Getting the most from security measurement
One common challenge in security is in proving status reports or demonstrating progress against security KPIs – either ongoing operational ones or those that reflect continual improvement (for example, corresponding to a security improvement project).
It’s important to be able to derive performance or status information on security, if for no other reason than it gives a picture of the cyber posture or state of risk for the organisation. However, there are difficulties with many common approaches.
One challenge with security reporting is that some ways of testing for issues can be invasive. It is a double-edged sword – non-invasive methods can be prone to giving misleading results. But the more invasive approaches – that require the connection of systems or software to a network or direct connection to target systems – then fall under change control and may need to consider operational factors like network load, other changes or the creations of accounts to enable them to access systems.
Point-in-time checks versus continuous security measurement
The frequency of assessment matters. If the interval between tests/reports or assessment is too long, then issues can escalate or pile up and the picture becomes decidedly less rosy; but also, the work to correct issues cannot start. However, if the frequency is too short then corrective actions can be overtaken by intervening reports and the impact on systems and processes can be burdensome.
In either case one challenge with any form of point-in-time assessment – whether it’s a quarterly audit or a daily scan – is that they can miss short terms issues that arise and then resolve themselves within the interval.
For example, a malicious user might get added to an admin group, carry out some action, and then remove themselves from it all within a timescale of just a few minutes. This temporary breach of policy will be missed by successive daily checks on group membership. Unless there is a continuous view of intervening activity simple observations miss what might have changed since the last check was made.

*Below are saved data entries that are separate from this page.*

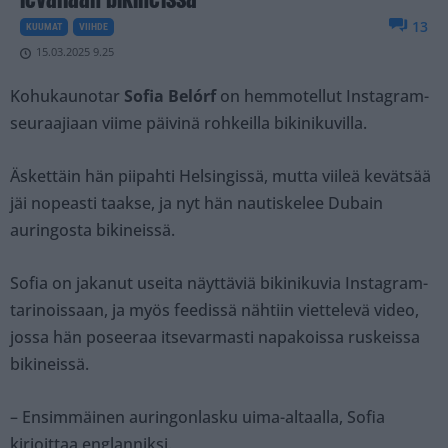
13
KUUMAT
VIIHDE
15.03.2025 9.25
Kohukaunotar
Sofia Belórf
on hemmotellut Instagram-
seuraajiaan viime päivinä rohkeilla bikinikuvilla.
Äskettäin hän piipahti Helsingissä, mutta viileä kevätsää
jäi nopeasti taakse, ja nyt hän nautiskelee Dubain
auringosta bikineissä.
Sofia on jakanut useita näyttäviä bikinikuvia Instagram-
tarinoissaan, ja myös feedissä nähtiin viettelevä video,
jossa hän poseeraa itsevarmasti napakoissa ruskeissa
bikineissä.
– Ensimmäinen auringonlasku uima-altaalla, Sofia
kirjoittaa englanniksi.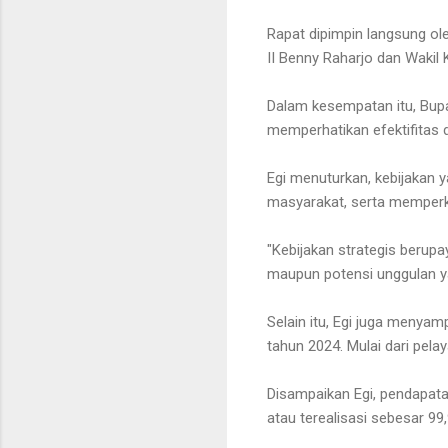
Rapat dipimpin langsung ol
II Benny Raharjo dan Wakil K
Dalam kesempatan itu, Bup
memperhatikan efektifitas 
Egi menuturkan, kebijakan
masyarakat, serta memperku
"Kebijakan strategis berup
maupun potensi unggulan ya
Selain itu, Egi juga meny
tahun 2024. Mulai dari pel
Disampaikan Egi, pendapata
atau terealisasi sebesar 99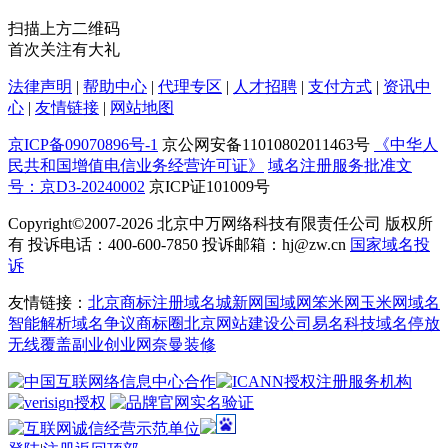
扫描上方二维码
首次关注有大礼
法律声明
|
帮助中心
|
代理专区
|
人才招聘
|
支付方式
|
资讯中
心
|
友情链接
|
网站地图
京ICP备09070896号-1
京公网安备11010802011463号
《中华人
民共和国增值电信业务经营许可证》
域名注册服务批准文
号：京D3-20240002
京ICP证101009号
Copyright©2007-2026
北京中万网络科技有限责任公司 版权所
有 投诉电话：400-600-7850 投诉邮箱：hj@zw.cn
国家域名投
诉
友情链接：
北京商标注册
域名城
新网
国域网
笨米网
玉米网
域名
智能解析
域名争议
商标圈
北京网站建设公司
易名科技
域名停放
无线覆盖
副业创业网
奈曼装修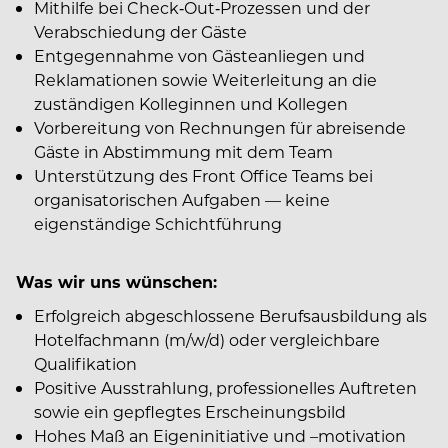
Mithilfe bei Check‑Out‑Prozessen und der
Verabschiedung der Gäste
Entgegennahme von Gästeanliegen und
Reklamationen sowie Weiterleitung an die
zuständigen Kolleginnen und Kollegen
Vorbereitung von Rechnungen für abreisende
Gäste in Abstimmung mit dem Team
Unterstützung des Front Office Teams bei
organisatorischen Aufgaben — keine
eigenständige Schichtführung
Was wir uns wünschen:
Erfolgreich abgeschlossene Berufsausbildung als
Hotelfachmann (m/w/d) oder vergleichbare
Qualifikation
Positive Ausstrahlung, professionelles Auftreten
sowie ein gepflegtes Erscheinungsbild
Hohes Maß an Eigeninitiative und –motivation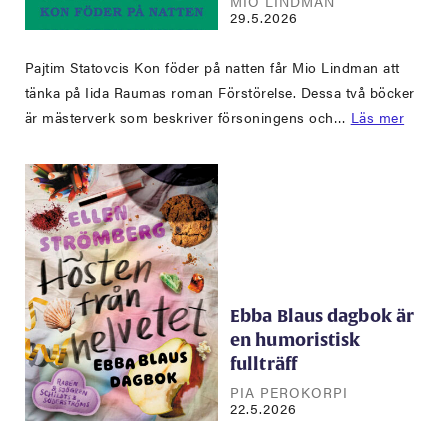
MIO LINDMAN
29.5.2026
Pajtim Statovcis Kon föder på natten får Mio Lindman att
tänka på Iida Raumas roman Förstörelse. Dessa två böcker
är mästerverk som beskriver försoningens och…
Läs mer
Ebba Blaus dagbok är
en humoristisk
fullträff
PIA PEROKORPI
22.5.2026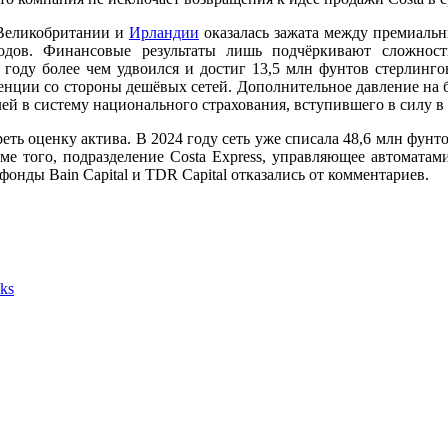
 Великобритании и
Ирландии
оказалась зажата между премиаль
ходов. Финансовые результаты лишь подчёркивают сложност
 году более чем удвоился и достиг 13,5 млн фунтов стерлинго
нции со стороны дешёвых сетей. Дополнительное давление на би
лей в систему национального страхования, вступившего в силу в
еть оценку актива. В 2024 году сеть уже списала 48,6 млн фунт
ме того, подразделение Costa Express, управляющее автомата
фонды Bain Capital и TDR Capital отказались от комментариев.
ks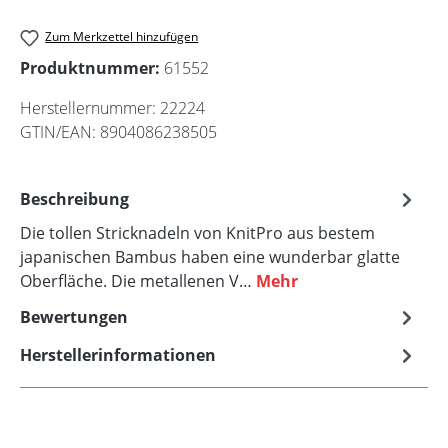
Zum Merkzettel hinzufügen
Produktnummer:
61552
Herstellernummer:
22224
GTIN/EAN:
8904086238505
Beschreibung
Die tollen Stricknadeln von KnitPro aus bestem
japanischen Bambus haben eine wunderbar glatte
Oberfläche. Die metallenen V…
Mehr
Bewertungen
Herstellerinformationen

Reporting raw data with no context
The technical output of many scans, audits and assessments is a list of issues or findings. These often get prioritised and sorted before being presented, but context can still be lost. A critical patch on one high-sensitivity system would rightly be rated as more significant than a less crucial one on a mundane file and print server. However, the missing patch might be deliberate and be awaiting a scheduled update window, there could be mitigations or other compensating controls in place. On the other hand, a few hundred servers that are routinely not receiving patches, but are not significant enough to merit the headline reports, can become an easy target of ransomware that infects one and then spreads to all the others.
The problem here is not the issue itself, it’s the context. Instead of taking observations and analysing them, the reports are based on the observations themselves; when it is really insights and understanding that are needed.
It’s an issue that is much broader than just security, as the following article explains:
False positives and negatives
Related to the above issue. Finding an issue or policy mis-configuration can be “real” issue that security teams or management need to be aware of, but it can also be a false positive – where an apparent vulnerability or change is flagged but is actually intended or legitimate. This is often the case with vulnerability scanning as an activity because the process tries out every single known vulnerability and flags those that apparently are present, although sometimes the indicators remain even after a problem is fixed or if elsewhere a way of preventing access has been put in place.
Similarly, where systems are protected by controls the presence of issues can be obscured or masked. This is common where a host is protected by a firewall as the limitations on traffic types means that “seeing” beyond the firewall on certainly ports or to certain addresses may not be possible. But for an attack, once it has managed to exploit an initial weakness and gain access to a box behind it, is in a different position – having created a bridgehead for the attack the vulnerabilities that the firewall masks (and the reports don’t contain) become rich pickings.
Checking for issues versus measuring correct operation
The final, and possibly most subtle, challenge relates to whether one looks across a wide range of known “possible” problems to derive a list of issues or monitors and observes controls and systems that are in place to verify correct operation.
The first option is sometimes a “path of least resistance” but as with vulnerability scanning or automated testing as in our example above the results can be flawed or require a lot of interpretation and filtering. The human aspect of this process can introduce a large amount of subjectivity into what should be an objective process. In addition, the library of possible weaknesses (in whatever form it exists) can only ever be the “known” ones and hence an attack that uses something “new” will be unprotected.
The second approach may take more thought to set up but gives a better picture of the effectiveness of processes – defining what should happen and then checking that it has. This could mean combining the current state, then a prior state and any records of activity in the mean-time to highlight intermediate changes, or it could validate a policy is correct and then monitor its application to the set of systems within the domain – and only flag up exceptions that reflect failures (rather than checking every single system for every single patch).
Measure twice, cut once
In security, as in other walks of life, decisions are made and actions taken based on the measurements of the attributes of systems under governance, or the effectiveness of the processes and controls.
There are lots of ways of making these measurements, or generating observations and findings; the pros and cons vary according to the different audiences. But it is an area that merits thought rather than blindly just picking a metric and reporting on it. Without context or meaning, or trust in the origin of the data, the value of the data can be called into question; and once found lacking rebuilding confidence in the reporting reliability can be hard – especially in the face of a sceptical, inexpert or unconvinced audience.
If decisions are to be made based on security measurements, those measurements need to be accurate, consistent and trustworthy.